Je suis d’argent et exact. Je n’ai pas de préjugés.
Tout ce que je vois je l’avale immédiatement,
Tel quel, jamais voilé par l’amour ou l’aversion.
Je ne suis pas cruel, sincère seulement —
L’œil d’un petit dieu, à quatre coins.
Le plus souvent je médite sur le mur d’en face.
Il est rose, moucheté. Je l’ai regardé si longtemps
Qu’il semble faire partie de mon cœur. Mais il frémit.
Visages, obscurité nous séparent encore et encore.
 
Maintenant je suis un lac.

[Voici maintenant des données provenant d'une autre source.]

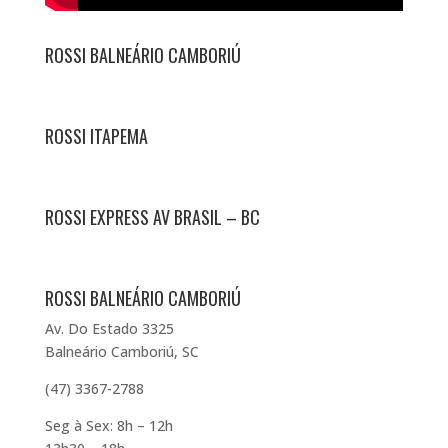
ROSSI BALNEÁRIO CAMBORIÚ
ROSSI ITAPEMA
ROSSI EXPRESS AV BRASIL – BC
ROSSI BALNEÁRIO CAMBORIÚ
Av. Do Estado 3325
Balneário Camboriú, SC
(47) 3367-2788
Seg à Sex: 8h – 12h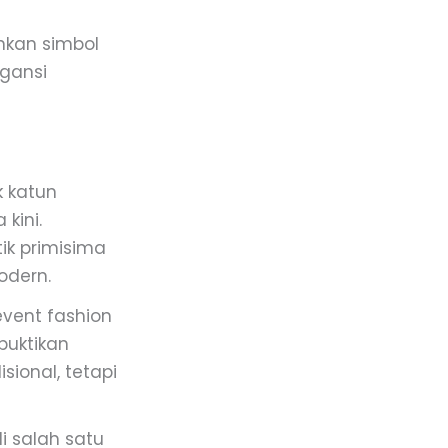
inkan simbol
gansi
k katun
kini.
ik primisima
odern.
event fashion
buktikan
ional, tetapi
i salah satu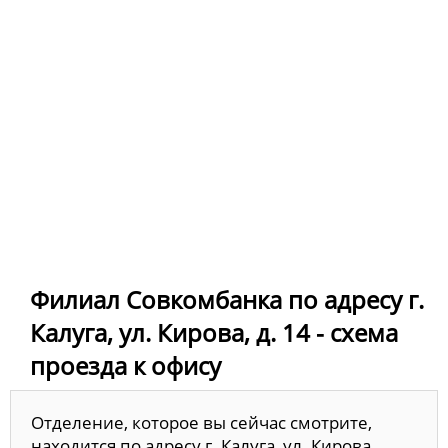
Филиал Совкомбанка по адресу г.
Калуга, ул. Кирова, д. 14 - схема
проезда к офису
Отделение, которое вы сейчас смотрите,
находится по адресу г. Калуга, ул. Кирова,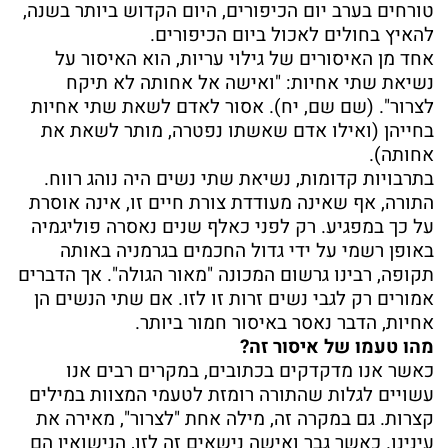
טורחים בערב יום הכיפורים, היום הקדוש ביותר בשנה,
להאיץ בחולים לאכול ביום הכיפורים.
אחד מן האיסורים של גילוי עריות, הוא האיסור על
נשיאת שתי אחיות: "ואישה אל אחותה לא תיקח
לצרור". (שם שם, יח). אסור לאדם לשאת שתי אחיות
בחייהן (ואילו אדם שאשתו נפטרה, מותר לשאת את
אחותה).
בתרבויות קדומות, נשיאת שתי נשים היה נוהג רווח.
התורה, אף שאינה מעודדת צורת חיים זו, אינה אוסרת
על כך במפגיע. רק לפני כאלף שנים נאסרה פוליגמיה
באופן רשמי על ידי גדול החכמים בגרמניה באותה
תקופה, רבינו גרשום המכונה "מאור הגולה". אך הדברים
אמורים רק לגבי נשים זרות זו לזו. אם שתי הנשים הן
אחיות, הדבר נאסר באיסור חמור ביותר.
מהו טעמו של איסור זה?
כאשר אנו מדקדקים בכתובים, במקרים רבים אנו
עשויים לגלות שהתורה רומזת לטעמי המצוות במילים
קצרות. גם במקרה זה, מילה אחת "לצרור", מאירה את
עינינו. כאשר גבר ואישה נישאים זה לזו, הנישואין הם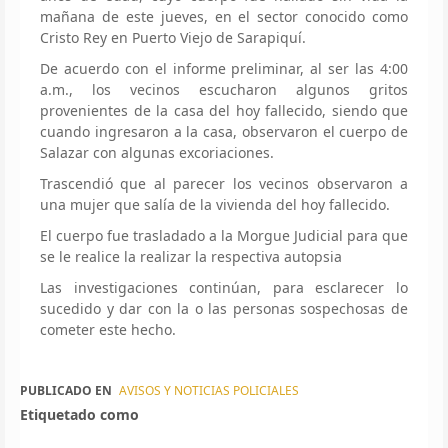
mañana de este jueves, en el sector conocido como
Cristo Rey en Puerto Viejo de Sarapiquí.
De acuerdo con el informe preliminar, al ser las 4:00
a.m., los vecinos escucharon algunos gritos
provenientes de la casa del hoy fallecido, siendo que
cuando ingresaron a la casa, observaron el cuerpo de
Salazar con algunas excoriaciones.
Trascendió que al parecer los vecinos observaron a
una mujer que salía de la vivienda del hoy fallecido.
El cuerpo fue trasladado a la Morgue Judicial para que
se le realice la realizar la respectiva autopsia
Las investigaciones continúan, para esclarecer lo
sucedido y dar con la o las personas sospechosas de
cometer este hecho.
PUBLICADO EN
AVISOS Y NOTICIAS POLICIALES
Etiquetado como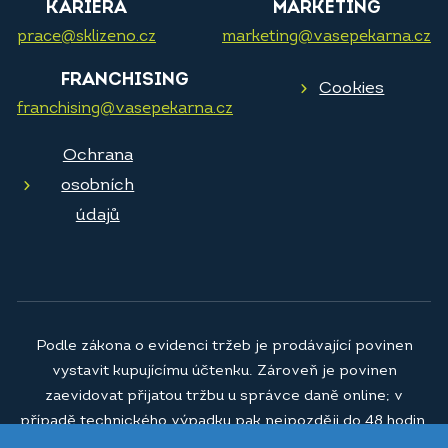
KARIÉRA
MARKETING
prace@sklizeno.cz
marketing@vasepekarna.cz
FRANCHISING
Cookies
franchising@vasepekarna.cz
Ochrana
osobních
údajů
Podle zákona o evidenci tržeb je prodávající povinen
vystavit kupujícímu účtenku. Zároveň je povinen
zaevidovat přijatou tržbu u správce daně online; v
případě technického výpadku pak nejpozději do 48 hodin.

Une femme se penche au-dessus de moi,
Sondant mon étendue pour y trouver ce qu’elle est vraiment.
Puis elle se tourne vers ces menteuses, les chandelles ou la lune.
Je vois son dos, et le réfléchis fidèlement.
Elle me récompense avec des larmes et une agitation de mains.
Je compte beaucoup pour elle. Elle va et vient.
Chaque matin c’est son visage qui remplace l’obscurité.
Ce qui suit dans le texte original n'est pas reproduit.